At this point I exchanged the role of an interpreter for the role of a discussion partner: ‘In the Nicomachean Ethics Aristotle considers the life in philosophy to be the source of happiness because the activity of intellect is the highest one. Why should I see it opposed to the ideal functioning of the other parts of the soul in the Eudemian Ethics? May not Aristotle be pointing in the direction of the theory fully developed in the tenth book of the Nicomachean Ethics when he says in our Eudemian passage: ‘The End (telos) is the best as being an End, since it is assumed as being the best and ultimate, for the sake of which all the other things exist’? (1219a10-11). In the Nicomachean Ethics Aristotle says that philosophy is the ultimate source of good life for it is independent of external circumstances. Even if deprived of exchanging ideas with his colleagues (sunergoi) he may do philosophy (1177a12-b1). This is especially important for us in Prague who may face imprisonment any day. It further reminds me of Socrates. In the Apology he says: “as long as I am able to I will not stop doing philosophy (29d).” In prison, he transformed his last day into the best day of his life by discussing philosophy with his friends. Phaedo opens his narrative of Socrates’ last day by remarking that he could not feel sorry for Socrates, as one would be expected to be at the approaching death of a good friend, ‘for the man appeared to me to be happy’ (eudaimȏn gar moi hanêr ephaineto, Phaedo 58e3), and Socrates compares himself to swans who sing most beautifully and rejoice most on their last day (85b).’

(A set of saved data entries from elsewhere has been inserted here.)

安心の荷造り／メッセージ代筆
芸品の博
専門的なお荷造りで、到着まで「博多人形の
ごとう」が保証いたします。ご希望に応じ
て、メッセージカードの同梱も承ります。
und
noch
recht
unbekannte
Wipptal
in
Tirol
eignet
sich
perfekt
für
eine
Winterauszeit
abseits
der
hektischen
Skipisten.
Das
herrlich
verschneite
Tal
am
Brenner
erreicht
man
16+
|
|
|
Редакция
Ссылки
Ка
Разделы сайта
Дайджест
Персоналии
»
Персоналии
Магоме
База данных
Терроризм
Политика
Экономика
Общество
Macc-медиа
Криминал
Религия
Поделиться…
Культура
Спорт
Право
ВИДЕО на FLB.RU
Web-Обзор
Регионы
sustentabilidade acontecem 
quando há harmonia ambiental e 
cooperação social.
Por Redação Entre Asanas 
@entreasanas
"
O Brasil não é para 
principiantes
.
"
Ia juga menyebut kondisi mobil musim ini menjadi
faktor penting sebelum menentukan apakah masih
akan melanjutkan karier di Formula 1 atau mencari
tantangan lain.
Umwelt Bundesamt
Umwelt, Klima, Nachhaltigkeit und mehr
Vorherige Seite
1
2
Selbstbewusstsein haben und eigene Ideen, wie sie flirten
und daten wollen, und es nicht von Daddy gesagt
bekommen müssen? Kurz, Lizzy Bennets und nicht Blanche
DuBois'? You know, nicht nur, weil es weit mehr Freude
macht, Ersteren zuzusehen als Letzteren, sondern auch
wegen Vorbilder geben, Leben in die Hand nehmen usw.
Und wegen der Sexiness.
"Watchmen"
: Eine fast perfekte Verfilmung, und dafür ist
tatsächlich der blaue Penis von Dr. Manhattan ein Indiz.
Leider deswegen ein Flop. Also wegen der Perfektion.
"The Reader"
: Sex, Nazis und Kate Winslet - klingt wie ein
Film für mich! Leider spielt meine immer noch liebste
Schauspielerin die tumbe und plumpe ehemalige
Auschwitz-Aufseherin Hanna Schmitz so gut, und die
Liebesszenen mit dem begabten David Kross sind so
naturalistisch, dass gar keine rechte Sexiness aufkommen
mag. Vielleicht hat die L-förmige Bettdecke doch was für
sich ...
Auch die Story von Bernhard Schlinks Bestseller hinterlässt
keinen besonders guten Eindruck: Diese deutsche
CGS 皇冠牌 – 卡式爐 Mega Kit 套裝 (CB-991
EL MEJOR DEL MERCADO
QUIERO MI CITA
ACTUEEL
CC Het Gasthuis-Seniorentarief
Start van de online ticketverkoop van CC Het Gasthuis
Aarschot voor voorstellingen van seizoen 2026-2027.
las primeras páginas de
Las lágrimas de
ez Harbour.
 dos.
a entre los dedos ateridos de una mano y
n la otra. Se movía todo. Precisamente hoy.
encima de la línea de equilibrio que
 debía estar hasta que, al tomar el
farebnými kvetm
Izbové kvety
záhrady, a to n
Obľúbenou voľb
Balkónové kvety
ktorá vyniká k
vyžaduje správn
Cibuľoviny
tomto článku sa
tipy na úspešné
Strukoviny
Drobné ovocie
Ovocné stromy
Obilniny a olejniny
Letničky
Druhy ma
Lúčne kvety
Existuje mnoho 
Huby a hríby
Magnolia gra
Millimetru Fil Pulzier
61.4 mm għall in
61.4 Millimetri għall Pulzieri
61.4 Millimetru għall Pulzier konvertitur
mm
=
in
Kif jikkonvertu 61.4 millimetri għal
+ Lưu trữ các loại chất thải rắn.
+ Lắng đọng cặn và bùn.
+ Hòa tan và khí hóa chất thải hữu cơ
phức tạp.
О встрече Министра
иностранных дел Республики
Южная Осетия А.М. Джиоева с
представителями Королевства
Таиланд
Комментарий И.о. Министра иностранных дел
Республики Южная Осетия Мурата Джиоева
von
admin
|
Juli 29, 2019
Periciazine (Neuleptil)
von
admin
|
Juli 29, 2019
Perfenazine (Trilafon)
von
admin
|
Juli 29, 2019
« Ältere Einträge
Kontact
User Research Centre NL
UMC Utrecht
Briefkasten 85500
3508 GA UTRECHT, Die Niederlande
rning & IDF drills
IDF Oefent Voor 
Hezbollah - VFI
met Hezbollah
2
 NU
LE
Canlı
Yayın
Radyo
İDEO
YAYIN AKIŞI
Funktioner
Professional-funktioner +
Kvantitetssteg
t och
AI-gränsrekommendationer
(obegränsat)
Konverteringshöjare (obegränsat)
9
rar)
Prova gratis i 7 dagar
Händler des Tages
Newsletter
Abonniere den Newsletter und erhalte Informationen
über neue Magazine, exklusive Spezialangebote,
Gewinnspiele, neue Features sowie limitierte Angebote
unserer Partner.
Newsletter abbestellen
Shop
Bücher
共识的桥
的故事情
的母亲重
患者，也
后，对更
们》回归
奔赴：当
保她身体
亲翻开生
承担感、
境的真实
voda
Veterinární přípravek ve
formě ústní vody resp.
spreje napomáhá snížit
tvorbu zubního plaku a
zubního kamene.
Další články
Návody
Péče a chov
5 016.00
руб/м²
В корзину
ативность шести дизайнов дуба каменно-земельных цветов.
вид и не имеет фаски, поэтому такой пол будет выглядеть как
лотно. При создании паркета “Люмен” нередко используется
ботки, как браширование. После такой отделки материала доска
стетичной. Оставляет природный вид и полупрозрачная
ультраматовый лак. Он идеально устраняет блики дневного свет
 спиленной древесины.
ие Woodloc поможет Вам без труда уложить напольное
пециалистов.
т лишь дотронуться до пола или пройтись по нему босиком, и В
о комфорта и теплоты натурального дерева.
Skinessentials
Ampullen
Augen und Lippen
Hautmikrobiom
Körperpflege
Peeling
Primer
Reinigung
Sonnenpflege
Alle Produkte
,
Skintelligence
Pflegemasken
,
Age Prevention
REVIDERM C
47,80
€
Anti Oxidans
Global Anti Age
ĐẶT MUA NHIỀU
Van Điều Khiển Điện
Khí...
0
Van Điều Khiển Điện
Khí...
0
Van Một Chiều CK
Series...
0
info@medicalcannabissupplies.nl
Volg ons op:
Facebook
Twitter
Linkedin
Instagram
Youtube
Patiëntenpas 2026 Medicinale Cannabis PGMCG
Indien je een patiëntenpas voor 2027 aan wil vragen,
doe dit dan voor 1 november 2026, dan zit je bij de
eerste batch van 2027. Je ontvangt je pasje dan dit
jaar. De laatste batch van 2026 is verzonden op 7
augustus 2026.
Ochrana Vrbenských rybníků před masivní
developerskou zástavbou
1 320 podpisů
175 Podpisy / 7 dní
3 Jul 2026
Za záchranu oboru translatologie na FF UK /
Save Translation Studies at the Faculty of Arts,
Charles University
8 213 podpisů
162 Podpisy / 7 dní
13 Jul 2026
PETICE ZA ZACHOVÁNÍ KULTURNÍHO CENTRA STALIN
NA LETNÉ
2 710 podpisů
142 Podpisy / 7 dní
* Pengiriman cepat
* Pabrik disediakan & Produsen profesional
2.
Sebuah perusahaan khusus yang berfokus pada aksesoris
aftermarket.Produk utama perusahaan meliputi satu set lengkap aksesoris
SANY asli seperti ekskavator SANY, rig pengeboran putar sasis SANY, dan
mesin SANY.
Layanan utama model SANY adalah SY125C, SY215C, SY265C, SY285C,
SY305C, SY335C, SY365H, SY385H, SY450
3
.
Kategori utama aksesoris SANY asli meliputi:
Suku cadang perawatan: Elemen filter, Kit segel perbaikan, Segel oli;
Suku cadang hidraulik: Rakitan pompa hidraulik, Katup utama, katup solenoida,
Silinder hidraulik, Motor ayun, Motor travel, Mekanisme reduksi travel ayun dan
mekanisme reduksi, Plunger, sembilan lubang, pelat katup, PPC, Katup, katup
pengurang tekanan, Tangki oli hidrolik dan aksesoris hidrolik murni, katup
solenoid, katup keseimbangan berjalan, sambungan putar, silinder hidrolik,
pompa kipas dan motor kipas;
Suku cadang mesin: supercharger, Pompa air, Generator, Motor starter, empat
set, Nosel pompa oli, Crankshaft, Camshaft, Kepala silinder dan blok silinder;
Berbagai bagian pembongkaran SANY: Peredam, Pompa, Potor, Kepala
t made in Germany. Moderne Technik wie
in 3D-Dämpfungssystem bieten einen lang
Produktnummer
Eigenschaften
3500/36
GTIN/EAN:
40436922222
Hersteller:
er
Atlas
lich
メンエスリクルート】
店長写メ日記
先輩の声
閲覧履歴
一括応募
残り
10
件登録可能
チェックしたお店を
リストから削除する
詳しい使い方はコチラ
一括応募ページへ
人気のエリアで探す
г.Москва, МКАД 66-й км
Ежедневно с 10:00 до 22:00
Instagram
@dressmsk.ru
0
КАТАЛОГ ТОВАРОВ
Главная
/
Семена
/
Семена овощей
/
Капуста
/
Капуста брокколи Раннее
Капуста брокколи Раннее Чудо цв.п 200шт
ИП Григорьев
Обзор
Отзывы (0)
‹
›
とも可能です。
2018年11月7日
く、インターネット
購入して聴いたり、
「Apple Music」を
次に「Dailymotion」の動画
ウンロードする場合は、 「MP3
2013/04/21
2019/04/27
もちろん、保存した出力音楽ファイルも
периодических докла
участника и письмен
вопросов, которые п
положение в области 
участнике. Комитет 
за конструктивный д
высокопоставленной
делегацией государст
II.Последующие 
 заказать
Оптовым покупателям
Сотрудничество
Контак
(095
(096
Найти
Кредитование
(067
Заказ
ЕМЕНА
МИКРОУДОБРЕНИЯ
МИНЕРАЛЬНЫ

Kenny did not oppose my ‘Socratic’ interpretation of the Nicomachean passage. He questioned instead the philosophic credentials of Socrates: ‘Julius, wouldn’t you consider Plato a much better philosopher?’ I replied: ‘Tony, you obviously make such a cut through Plato’s dialogues that you find Socrates only in dialogues, which you find unworthy of being called philosophy, and Plato in dialogues which you find worthy of it. I do not make any such cut through Plato’s dialogues.’

At this point I told Kathy: ‘I’ve suddenly realised that in I have found nothing in Plato’s dialogues that would compel me to reject Diogenes Laertius’ story that the Phaedrus was Plato’s first dialogues.’ (III. 38) – Kathy exclaimed: ‘It can’t be his first dialogue.’